The Column That Never Was
The column that I was hired to write for a certain Queens weekly has been canceled before the first piece was even published. That piece, a critical look at the fall-out from Congressman Greg Meeks' support for CAFTA, did not appear in this past Thursday's issue, although an editorial lavishing praise on the Congressman for his championing of banks over people, was featured rather prominently.
I called to find out what happened, and was told the next day that Rep. Meeks had called the newspaper to complain about the previous post that appeared on this blarg. That's all, she wrote.
The managing editor - who hired me - explained over and over that "integrity" is really important to the paper, and that I had really crossed a line by posting the Congressman's voicemail message to me, without explaining that I had called him first. Of course, I explained that I hadn't called him, and that that's what made his personal phone call to me so noteworthy, and odd. She explained that she hadn't actually read the piece so much as glanced at it over the shoulder of the publisher, who was livid about the whole affair. (The publisher, it should be noted, was hectoring me about how labor's position on CAFTA was "illiberal" within seconds of my being hired and explaining my first column.) She also hadn't read the actual submitted column itself.
Again explaining how "ethics" were so important to this paper, she asked me if I understood their position. I said, well, no, I didn't, really, since nothing was misrepresented on my website or in the column (neither of which, again, she had read), to which she finally answered something along the lines of "well, I guess you're just not a good fit for this paper."

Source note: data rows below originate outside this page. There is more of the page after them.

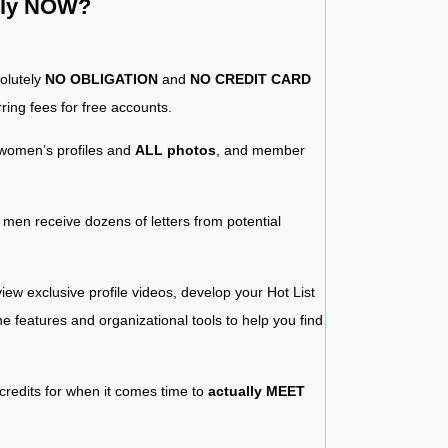
ntly NOW?
solutely
NO OBLIGATION
and
NO CREDIT CARD
ring fees for free accounts.
women’s profiles and
ALL photos
, and member
y men receive dozens of letters from potential
iew exclusive profile videos, develop your Hot List
 the features and organizational tools to help you find
 credits for when it comes time to
actually MEET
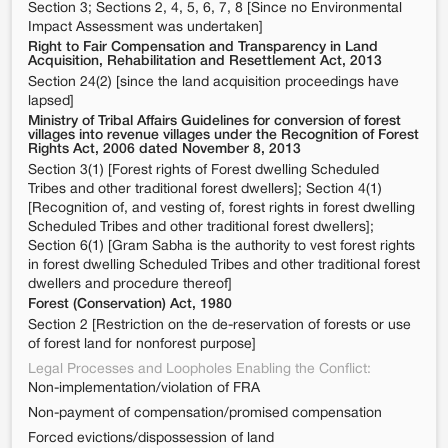
Section 3; Sections 2, 4, 5, 6, 7, 8 [Since no Environmental
Impact Assessment was undertaken]
Right to Fair Compensation and Transparency in Land
Acquisition, Rehabilitation and Resettlement Act, 2013
Section 24(2) [since the land acquisition proceedings have
lapsed]
Ministry of Tribal Affairs Guidelines for conversion of forest
villages into revenue villages under the Recognition of Forest
Rights Act, 2006 dated November 8, 2013
Section 3(1) [Forest rights of Forest dwelling Scheduled
Tribes and other traditional forest dwellers]; Section 4(1)
[Recognition of, and vesting of, forest rights in forest dwelling
Scheduled Tribes and other traditional forest dwellers];
Section 6(1) [Gram Sabha is the authority to vest forest rights
in forest dwelling Scheduled Tribes and other traditional forest
dwellers and procedure thereof]
Forest (Conservation) Act, 1980
Section 2 [Restriction on the de-reservation of forests or use
of forest land for nonforest purpose]
Legal Processes and Loopholes Enabling the Conflict:
Non-implementation/violation of FRA
Non-payment of compensation/promised compensation
Forced evictions/dispossession of land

This, finally, was an answer I could accept. This is a paper that does not endorse candidates, that takes no strong positions on controversial matters (aside from that perennial controversy of curbing one's dog). This is a paper that wants opinion writers who have no strong opinions. That's me out, comrades.
I hold no ill will towards the paper, although I am annoyed at having been jerked around all summer. I would rather have been rejected from the start, so I could focus my energies on writing for a newspaper that has enough backbone to withstand an angry phone call from an amateurish Congressman, and genuinely wants to drive home to their readers three lanes of political traffic, instead of just the middle of the road.